** Opening EXTRACTED INFORMATION block **

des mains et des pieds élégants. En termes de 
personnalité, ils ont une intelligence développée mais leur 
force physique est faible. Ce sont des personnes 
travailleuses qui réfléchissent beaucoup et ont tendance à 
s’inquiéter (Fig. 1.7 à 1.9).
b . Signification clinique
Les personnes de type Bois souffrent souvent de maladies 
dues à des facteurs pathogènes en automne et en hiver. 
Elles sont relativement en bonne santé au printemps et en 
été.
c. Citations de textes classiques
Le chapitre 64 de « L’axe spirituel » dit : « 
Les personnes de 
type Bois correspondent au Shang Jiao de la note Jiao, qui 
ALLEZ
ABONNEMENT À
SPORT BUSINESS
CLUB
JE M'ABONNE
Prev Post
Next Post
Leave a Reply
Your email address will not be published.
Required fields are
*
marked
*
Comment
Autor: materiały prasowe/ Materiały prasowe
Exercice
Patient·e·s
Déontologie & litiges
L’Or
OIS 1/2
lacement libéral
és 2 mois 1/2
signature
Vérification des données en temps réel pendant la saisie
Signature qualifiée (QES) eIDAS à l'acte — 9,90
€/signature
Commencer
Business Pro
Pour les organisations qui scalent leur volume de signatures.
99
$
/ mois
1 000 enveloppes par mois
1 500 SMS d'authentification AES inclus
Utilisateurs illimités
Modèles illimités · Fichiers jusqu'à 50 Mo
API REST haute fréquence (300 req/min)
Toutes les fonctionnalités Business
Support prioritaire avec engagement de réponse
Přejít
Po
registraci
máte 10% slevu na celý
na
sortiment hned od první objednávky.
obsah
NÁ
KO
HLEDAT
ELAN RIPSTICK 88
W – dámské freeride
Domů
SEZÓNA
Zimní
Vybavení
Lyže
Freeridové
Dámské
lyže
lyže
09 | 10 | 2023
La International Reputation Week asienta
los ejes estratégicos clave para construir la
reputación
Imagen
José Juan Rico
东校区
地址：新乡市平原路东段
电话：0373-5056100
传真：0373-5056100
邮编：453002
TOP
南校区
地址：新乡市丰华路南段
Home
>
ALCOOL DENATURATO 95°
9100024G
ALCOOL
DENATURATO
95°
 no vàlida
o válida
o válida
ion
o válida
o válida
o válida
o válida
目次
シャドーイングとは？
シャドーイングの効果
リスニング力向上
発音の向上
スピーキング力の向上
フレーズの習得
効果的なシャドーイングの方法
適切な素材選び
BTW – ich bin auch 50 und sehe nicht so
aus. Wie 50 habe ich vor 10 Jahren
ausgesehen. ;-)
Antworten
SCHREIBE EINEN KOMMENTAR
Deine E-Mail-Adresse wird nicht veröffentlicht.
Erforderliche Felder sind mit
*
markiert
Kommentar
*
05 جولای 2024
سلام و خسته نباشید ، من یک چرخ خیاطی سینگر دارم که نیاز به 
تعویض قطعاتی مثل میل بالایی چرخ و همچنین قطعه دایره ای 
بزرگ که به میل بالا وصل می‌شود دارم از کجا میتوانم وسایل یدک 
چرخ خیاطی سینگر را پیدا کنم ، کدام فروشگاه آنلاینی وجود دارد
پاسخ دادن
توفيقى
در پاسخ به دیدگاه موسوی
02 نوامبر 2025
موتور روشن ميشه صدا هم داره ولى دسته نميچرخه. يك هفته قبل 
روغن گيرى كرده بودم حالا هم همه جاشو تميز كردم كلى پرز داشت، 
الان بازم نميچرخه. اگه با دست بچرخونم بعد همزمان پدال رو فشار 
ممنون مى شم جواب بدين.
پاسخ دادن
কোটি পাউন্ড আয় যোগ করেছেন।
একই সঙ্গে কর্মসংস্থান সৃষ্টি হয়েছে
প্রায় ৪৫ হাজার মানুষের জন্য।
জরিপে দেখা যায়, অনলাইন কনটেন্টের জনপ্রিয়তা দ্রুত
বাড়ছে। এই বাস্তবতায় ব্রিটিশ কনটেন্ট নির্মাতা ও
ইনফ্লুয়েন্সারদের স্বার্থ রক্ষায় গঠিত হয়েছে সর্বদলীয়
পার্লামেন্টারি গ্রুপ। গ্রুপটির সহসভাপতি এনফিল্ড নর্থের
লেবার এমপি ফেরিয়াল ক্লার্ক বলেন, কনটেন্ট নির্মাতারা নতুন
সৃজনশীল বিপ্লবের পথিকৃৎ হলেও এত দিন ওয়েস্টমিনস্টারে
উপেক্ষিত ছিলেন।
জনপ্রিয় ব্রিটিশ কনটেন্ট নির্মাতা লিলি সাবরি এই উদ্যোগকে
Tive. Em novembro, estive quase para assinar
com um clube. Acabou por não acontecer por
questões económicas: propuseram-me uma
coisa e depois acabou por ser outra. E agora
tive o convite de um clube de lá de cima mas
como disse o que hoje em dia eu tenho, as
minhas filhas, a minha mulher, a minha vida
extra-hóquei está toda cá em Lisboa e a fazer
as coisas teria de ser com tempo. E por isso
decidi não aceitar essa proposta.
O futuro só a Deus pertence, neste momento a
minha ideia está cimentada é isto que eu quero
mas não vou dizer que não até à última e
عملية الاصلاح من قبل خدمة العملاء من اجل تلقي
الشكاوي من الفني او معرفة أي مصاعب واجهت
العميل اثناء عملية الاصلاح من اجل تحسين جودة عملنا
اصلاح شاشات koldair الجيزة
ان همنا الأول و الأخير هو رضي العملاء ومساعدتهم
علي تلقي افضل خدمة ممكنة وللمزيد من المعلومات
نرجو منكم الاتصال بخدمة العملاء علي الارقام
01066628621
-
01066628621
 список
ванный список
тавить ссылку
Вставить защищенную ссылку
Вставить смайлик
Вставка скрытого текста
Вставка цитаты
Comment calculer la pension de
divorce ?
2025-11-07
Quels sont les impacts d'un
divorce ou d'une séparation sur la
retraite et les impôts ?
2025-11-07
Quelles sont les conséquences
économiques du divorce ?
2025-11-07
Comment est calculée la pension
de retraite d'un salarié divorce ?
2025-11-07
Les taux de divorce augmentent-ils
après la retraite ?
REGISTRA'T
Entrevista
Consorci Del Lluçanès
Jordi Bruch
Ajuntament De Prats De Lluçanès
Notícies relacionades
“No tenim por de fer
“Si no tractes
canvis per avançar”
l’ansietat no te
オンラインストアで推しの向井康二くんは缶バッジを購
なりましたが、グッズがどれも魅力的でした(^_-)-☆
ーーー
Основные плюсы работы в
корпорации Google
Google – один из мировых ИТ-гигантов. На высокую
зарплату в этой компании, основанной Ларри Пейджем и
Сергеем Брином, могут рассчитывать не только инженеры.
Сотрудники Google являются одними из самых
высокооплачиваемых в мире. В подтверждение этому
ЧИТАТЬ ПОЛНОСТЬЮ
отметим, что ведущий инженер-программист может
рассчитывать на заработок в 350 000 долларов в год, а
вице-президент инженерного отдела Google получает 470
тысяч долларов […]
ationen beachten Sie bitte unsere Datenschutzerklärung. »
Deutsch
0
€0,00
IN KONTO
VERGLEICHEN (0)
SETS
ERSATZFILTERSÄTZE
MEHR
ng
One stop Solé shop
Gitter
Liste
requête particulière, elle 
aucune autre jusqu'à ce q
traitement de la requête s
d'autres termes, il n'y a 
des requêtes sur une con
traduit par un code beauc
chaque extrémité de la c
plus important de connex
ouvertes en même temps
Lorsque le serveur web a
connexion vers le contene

** Closing EXTRACTED INFORMATION block **

BRIEF:
Tell how many lines in the data include the string "type". Reply with the number and no other text.

RESPONSE BELOW:
2